Spring and summer sports have been a little trickier. Usually, we put our kids in spring swimming lessons. They are timed well, beginning at the end of hockey season and finishing before school gets out. But what about summer? Should they be involved in summer sports too? My son started with soccer. Of course soccer. Soccer is the go-to summer sport. More kids play soccer than any other summer sport. It's so popular that our town offers two leagues, each league running multiple same aged teams at 3 fields each in different parts of the city. So soccer it was, the summer he was 4.
My son's first experience with organized sports - 2008
And it was...okay.  He liked it well enough, but I found it frustrating.  It wasn't very well organized.   Communication wasn't great.  And he didn't really love it.  It was hard to leave a day out at the beach to come home to soccer.  We did try soccer with him again when he was in going into grade one, an indoor league, and that confirmed it.  Soccer just wasn't his sport.
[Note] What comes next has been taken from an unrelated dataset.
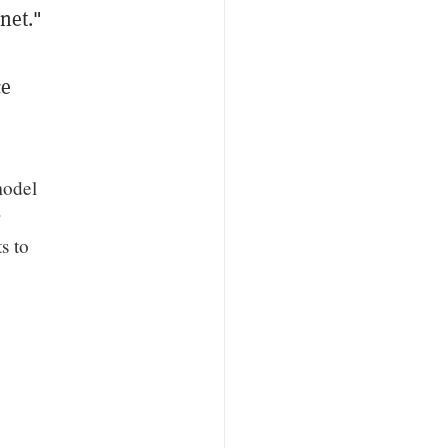
net."
ce
model
s to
So we crossed soccer off the list.  We did summer swimming instead.   Then the summer after grade one he wanted to try softball.  Softball!  (Here's where the personal bias steps in).  I love, love, love baseball.  I was a big Seattle Mariners fan growing up.  He has great hand-eye coordination.  Softball would be fun.
My son playing softball in the summer of 2011
And it was fun.  I enjoyed it.  He seemed to enjoy it.  The organization was well, pretty terrible really.  But he was good at it.  So I thought good.  Hockey in the winter and Softball in the summer.  Wrong! As spring of grade 2 came closer with softball registration, he decided he would rather try...lacrosse.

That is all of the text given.